MATERIAL FOR THIS TASK
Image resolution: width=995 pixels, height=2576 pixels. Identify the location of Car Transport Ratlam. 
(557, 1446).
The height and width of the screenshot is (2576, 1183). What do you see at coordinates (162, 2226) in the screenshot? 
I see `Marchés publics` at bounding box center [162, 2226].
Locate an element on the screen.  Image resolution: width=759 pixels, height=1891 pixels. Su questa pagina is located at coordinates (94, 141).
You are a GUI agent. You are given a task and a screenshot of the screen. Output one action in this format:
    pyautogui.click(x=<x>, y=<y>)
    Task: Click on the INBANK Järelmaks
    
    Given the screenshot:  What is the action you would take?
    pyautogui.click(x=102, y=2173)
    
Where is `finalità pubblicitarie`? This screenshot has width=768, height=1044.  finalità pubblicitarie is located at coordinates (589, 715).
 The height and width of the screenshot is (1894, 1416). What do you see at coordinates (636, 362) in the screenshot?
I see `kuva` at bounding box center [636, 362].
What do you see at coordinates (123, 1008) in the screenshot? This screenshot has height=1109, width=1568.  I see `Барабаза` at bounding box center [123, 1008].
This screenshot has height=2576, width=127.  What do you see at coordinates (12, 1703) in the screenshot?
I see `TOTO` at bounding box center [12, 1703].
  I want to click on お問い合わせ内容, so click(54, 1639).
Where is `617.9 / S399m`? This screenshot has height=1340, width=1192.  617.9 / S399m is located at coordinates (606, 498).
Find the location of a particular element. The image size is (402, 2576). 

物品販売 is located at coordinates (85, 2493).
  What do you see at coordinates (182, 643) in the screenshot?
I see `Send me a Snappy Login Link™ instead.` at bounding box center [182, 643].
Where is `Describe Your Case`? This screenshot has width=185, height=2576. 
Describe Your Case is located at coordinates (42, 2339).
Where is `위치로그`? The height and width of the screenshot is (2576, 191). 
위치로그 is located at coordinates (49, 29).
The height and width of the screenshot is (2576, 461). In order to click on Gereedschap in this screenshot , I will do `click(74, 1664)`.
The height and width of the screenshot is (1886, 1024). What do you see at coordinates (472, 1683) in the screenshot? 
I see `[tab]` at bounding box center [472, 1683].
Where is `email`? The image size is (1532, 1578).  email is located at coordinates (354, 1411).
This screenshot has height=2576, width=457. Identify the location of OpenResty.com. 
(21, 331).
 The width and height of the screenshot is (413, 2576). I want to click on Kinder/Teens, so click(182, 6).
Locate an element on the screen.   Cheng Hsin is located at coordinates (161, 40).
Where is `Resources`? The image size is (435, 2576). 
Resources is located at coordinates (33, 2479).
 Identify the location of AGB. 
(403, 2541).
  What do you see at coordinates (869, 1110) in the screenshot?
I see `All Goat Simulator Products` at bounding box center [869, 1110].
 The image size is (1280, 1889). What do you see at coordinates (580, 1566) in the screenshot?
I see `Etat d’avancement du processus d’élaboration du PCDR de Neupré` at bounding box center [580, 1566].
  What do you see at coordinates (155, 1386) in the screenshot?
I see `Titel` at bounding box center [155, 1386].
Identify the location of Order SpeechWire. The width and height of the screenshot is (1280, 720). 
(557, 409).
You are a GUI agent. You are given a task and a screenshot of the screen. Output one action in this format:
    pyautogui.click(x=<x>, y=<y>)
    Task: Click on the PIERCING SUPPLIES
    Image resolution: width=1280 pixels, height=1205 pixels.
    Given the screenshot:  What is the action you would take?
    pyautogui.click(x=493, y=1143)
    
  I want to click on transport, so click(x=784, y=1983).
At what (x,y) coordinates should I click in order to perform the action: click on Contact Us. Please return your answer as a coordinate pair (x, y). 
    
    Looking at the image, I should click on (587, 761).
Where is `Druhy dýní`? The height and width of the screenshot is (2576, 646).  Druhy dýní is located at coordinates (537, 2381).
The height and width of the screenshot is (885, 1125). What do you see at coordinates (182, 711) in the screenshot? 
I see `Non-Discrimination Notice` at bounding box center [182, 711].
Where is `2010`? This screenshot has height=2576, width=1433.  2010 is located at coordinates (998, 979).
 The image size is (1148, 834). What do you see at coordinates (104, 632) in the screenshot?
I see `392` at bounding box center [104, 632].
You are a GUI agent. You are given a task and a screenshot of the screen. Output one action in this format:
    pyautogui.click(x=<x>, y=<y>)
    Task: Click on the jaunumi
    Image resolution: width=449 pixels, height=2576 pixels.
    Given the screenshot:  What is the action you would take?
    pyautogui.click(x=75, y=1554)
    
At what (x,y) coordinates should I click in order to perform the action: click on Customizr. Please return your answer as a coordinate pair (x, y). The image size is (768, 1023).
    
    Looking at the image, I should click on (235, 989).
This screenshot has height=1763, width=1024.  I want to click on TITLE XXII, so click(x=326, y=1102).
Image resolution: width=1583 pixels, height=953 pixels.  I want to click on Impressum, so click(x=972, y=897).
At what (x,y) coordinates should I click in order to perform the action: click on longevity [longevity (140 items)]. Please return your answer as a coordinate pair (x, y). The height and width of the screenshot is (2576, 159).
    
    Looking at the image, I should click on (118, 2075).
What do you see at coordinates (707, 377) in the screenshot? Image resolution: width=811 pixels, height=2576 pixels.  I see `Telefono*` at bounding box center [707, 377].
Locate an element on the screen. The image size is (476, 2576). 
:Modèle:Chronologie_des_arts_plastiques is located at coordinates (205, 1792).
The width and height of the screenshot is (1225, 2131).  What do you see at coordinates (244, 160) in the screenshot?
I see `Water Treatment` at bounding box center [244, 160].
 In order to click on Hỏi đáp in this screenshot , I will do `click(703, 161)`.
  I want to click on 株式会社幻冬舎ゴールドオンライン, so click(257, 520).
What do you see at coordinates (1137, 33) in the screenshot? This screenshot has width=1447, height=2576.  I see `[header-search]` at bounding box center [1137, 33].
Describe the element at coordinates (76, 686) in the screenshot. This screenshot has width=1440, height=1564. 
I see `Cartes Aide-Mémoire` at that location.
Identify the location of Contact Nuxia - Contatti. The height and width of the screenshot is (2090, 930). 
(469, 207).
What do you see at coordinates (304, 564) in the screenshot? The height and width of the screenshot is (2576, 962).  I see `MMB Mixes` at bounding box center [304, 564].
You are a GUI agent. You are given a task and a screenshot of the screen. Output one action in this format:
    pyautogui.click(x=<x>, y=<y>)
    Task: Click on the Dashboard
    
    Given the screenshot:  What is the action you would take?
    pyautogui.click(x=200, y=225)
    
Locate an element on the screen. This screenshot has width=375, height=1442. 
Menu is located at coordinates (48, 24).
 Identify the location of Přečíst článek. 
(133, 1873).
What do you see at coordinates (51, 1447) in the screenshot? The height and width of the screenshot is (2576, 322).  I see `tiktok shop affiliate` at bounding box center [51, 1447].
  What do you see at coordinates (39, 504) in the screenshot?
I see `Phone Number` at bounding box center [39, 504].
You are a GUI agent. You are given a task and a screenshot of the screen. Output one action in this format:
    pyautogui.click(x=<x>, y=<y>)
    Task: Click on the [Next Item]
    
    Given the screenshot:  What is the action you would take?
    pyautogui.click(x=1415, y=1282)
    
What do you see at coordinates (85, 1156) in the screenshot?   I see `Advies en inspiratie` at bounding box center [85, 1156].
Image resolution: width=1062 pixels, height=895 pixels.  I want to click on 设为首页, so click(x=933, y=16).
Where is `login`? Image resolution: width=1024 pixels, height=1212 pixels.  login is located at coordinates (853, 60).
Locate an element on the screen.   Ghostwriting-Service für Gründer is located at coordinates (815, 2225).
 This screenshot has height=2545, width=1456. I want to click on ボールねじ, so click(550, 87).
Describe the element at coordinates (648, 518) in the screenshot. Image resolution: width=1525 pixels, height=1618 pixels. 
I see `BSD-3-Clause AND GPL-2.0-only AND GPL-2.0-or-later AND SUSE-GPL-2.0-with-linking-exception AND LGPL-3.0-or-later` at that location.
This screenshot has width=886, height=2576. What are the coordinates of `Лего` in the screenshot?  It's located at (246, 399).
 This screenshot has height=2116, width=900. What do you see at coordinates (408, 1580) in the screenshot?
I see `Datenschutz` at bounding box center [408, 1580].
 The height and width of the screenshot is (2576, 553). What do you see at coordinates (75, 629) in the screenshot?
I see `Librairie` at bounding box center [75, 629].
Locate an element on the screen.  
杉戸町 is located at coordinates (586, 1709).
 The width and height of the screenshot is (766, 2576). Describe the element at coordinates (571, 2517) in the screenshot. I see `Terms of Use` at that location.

PROMPT
Quote, with nothing altered, all lines from the start of the entries to the line that carries "What do you see at coordinates (123, 1008)", inclusive.

EXPECTED OUTPUT
Image resolution: width=995 pixels, height=2576 pixels. Identify the location of Car Transport Ratlam. 
(557, 1446).
The height and width of the screenshot is (2576, 1183). What do you see at coordinates (162, 2226) in the screenshot? 
I see `Marchés publics` at bounding box center [162, 2226].
Locate an element on the screen.  Image resolution: width=759 pixels, height=1891 pixels. Su questa pagina is located at coordinates (94, 141).
You are a GUI agent. You are given a task and a screenshot of the screen. Output one action in this format:
    pyautogui.click(x=<x>, y=<y>)
    Task: Click on the INBANK Järelmaks
    
    Given the screenshot:  What is the action you would take?
    pyautogui.click(x=102, y=2173)
    
Where is `finalità pubblicitarie`? This screenshot has width=768, height=1044.  finalità pubblicitarie is located at coordinates (589, 715).
 The height and width of the screenshot is (1894, 1416). What do you see at coordinates (636, 362) in the screenshot?
I see `kuva` at bounding box center [636, 362].
What do you see at coordinates (123, 1008) in the screenshot? This screenshot has height=1109, width=1568.  I see `Барабаза` at bounding box center [123, 1008].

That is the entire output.